The lines from the start of the records through the one containing "What do you see at coordinates (43, 21)" are to be restated word for word; please include both ends.

START TASK DATA

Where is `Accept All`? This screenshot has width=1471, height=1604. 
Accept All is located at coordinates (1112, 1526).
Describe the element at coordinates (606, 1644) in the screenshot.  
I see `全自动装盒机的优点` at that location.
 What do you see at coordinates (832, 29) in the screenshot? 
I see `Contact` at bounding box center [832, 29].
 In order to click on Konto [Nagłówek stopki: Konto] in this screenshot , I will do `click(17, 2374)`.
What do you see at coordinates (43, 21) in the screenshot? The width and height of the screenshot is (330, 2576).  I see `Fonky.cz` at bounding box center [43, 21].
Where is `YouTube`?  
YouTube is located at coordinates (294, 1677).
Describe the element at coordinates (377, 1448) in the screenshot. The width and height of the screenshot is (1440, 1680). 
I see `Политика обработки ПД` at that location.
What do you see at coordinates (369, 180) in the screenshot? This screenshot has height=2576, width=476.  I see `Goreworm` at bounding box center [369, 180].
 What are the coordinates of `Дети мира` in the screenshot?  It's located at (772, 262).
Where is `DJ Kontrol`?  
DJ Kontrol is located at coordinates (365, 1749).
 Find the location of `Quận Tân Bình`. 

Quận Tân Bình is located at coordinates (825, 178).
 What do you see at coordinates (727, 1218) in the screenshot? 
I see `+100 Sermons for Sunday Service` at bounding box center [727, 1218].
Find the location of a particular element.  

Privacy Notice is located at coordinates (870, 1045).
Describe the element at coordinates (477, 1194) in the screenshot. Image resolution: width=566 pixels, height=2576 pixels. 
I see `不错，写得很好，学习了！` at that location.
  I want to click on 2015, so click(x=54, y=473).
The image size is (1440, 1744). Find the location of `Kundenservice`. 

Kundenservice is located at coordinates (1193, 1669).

END TASK DATA

§ TASK ANSWER
Where is `Accept All`? This screenshot has width=1471, height=1604. 
Accept All is located at coordinates (1112, 1526).
Describe the element at coordinates (606, 1644) in the screenshot.  
I see `全自动装盒机的优点` at that location.
 What do you see at coordinates (832, 29) in the screenshot? 
I see `Contact` at bounding box center [832, 29].
 In order to click on Konto [Nagłówek stopki: Konto] in this screenshot , I will do `click(17, 2374)`.
What do you see at coordinates (43, 21) in the screenshot? The width and height of the screenshot is (330, 2576).  I see `Fonky.cz` at bounding box center [43, 21].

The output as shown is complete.